Addressing the second day of the conference in Warsaw's Journalists' House, Surmacz stressed that freedom of speech in Poland today was at its highest level ever.
"Never since 1989 has media freedom in Poland been as well-established as it is today. (...) Media freedom in Poland is (...) very broad and freedom of speech also stands at a historically high level," Surmacz said.
Surmacz stressed that media in Poland "were not forbidding anything," and journalists were free to voice their views, but observed that professional journalism standards required objectivity over personal opinion.
Commenting on current media needs, Surmacz said the Polish Press Agency had recently launched an English-language news service informing about Poland, and observed that there had been no English-language media in Poland after 1989. He said the service, titled The First News, covered not only Polish politics, but also other areas of interest.
Bogusław Chrabota, editor-in-chief of Poland's national daily Rzeczpospolita, said freedom of speech was a fact in Poland and assured that he did not feel any political pressure in his work. He recalled, however, that this had not always been the case in the first years after the downfall of communism.
"In today's perspective the situation is more transparent. I believe there is freedom of speech in Poland and no one tries to close anyone's mouth," Chrabota said.
Bernard Margueritte, president of the conference co-hosting International Communications Forum (ICF), asked if Western media had the moral right to condemn media in Poland and other countries.
Jolanta Hajdasz from the Polish Journalists' Association (SDP) mentioned Poland's falling rankings in press freedom surveys, which suggested media freedom in Poland was deteriorating. However, Hajdasz remarked, such rankings were compiled by "virtual" methods which had little to do with reality and based on the ranking authors' personal preferences.

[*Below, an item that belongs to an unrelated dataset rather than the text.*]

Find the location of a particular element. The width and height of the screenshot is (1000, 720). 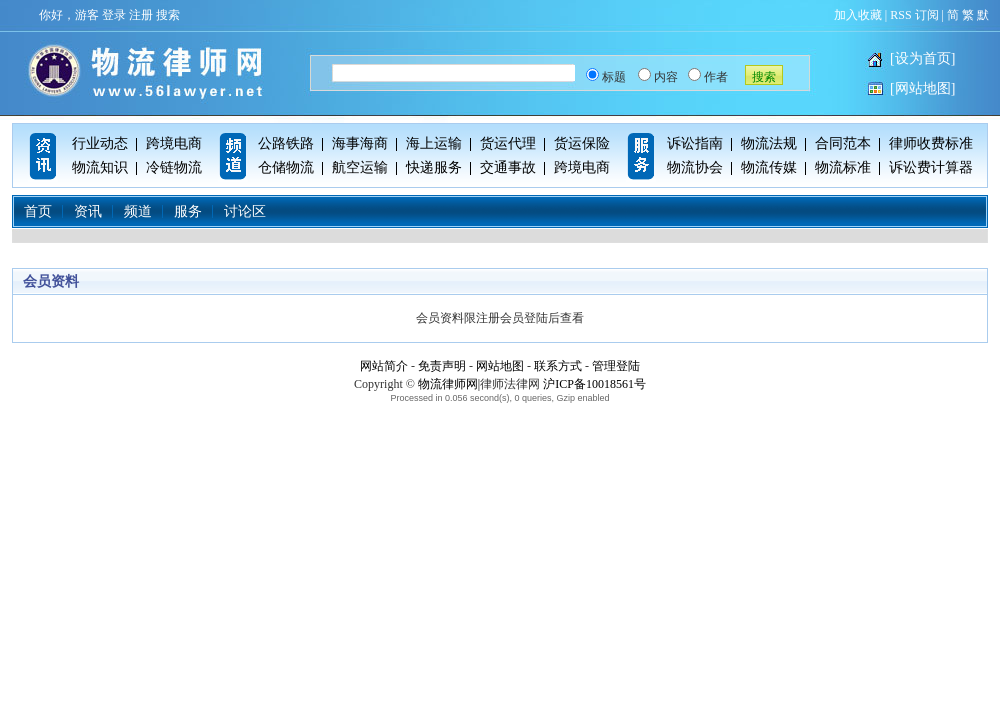 沪ICP备10018561号 is located at coordinates (594, 384).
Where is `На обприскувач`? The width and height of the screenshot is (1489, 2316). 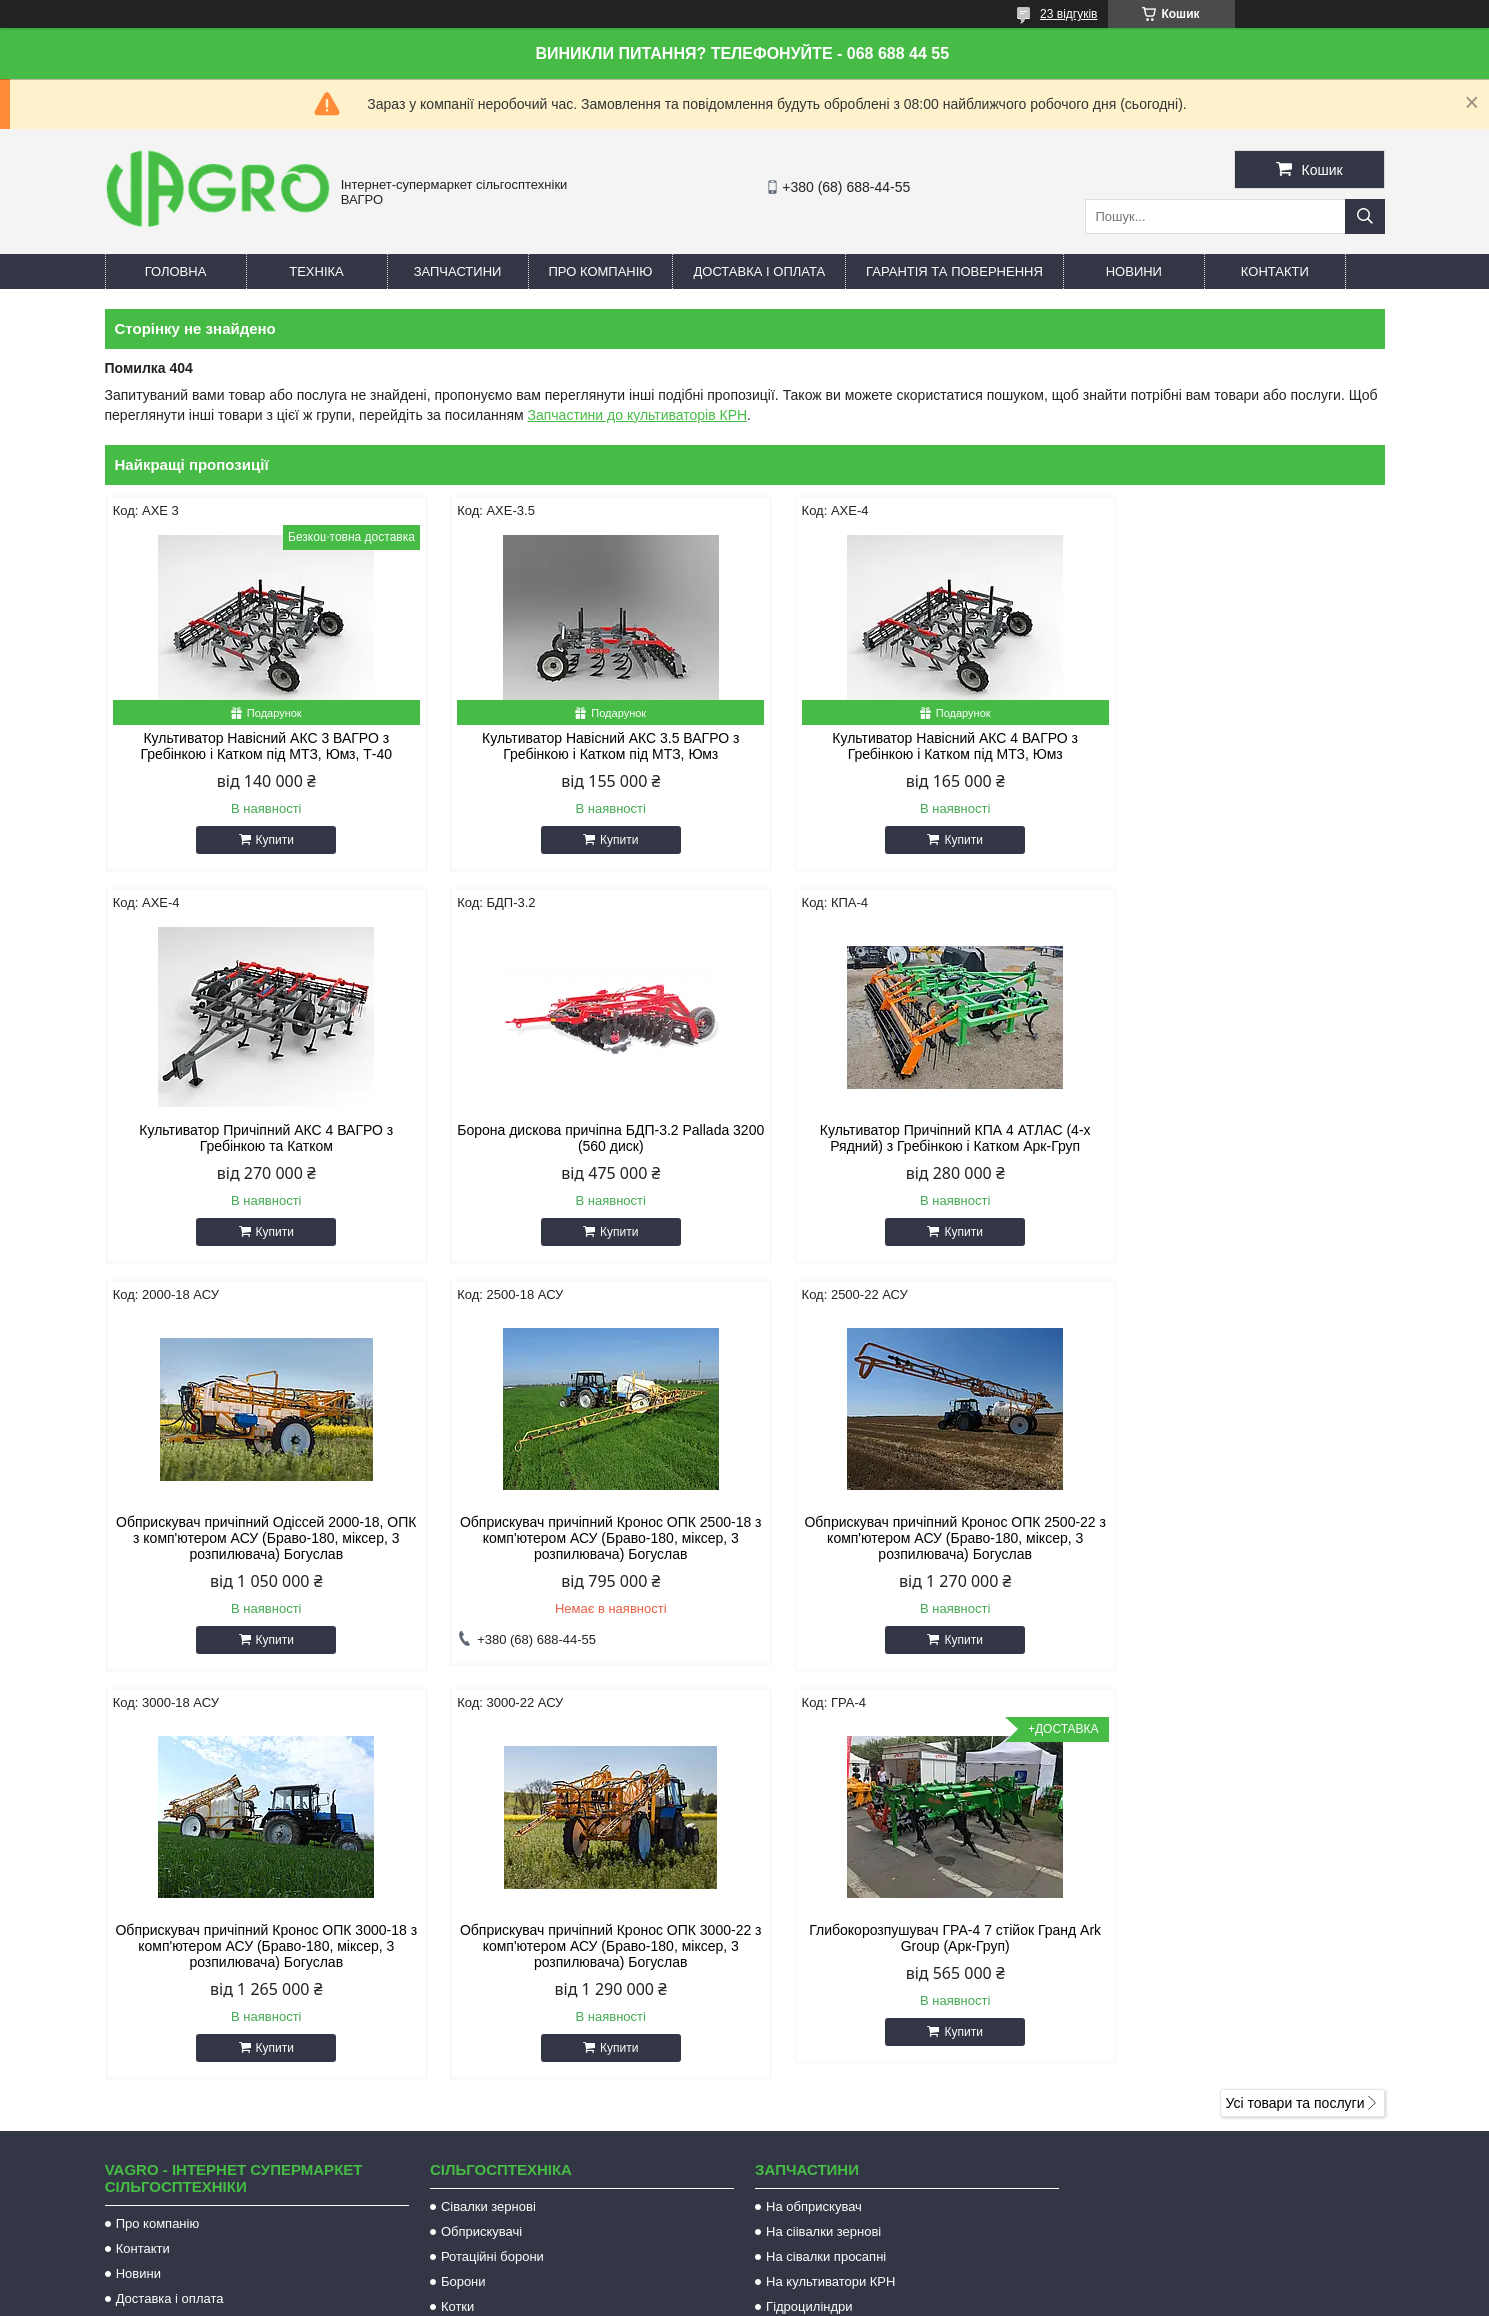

The two-day Media as a Public Service conference is held in memory of Poland's former national ombudsman Janusz Kochanowski, who died in the 2010 Smoleńsk air disaster in western Russia together with the Polish president and numerous top state officials. Its organisers are the Journalistic Solidarity Foundation, the International Communications Forum and the Polish Journalists' Association (SDP) in partnership with the Polish National Foundation.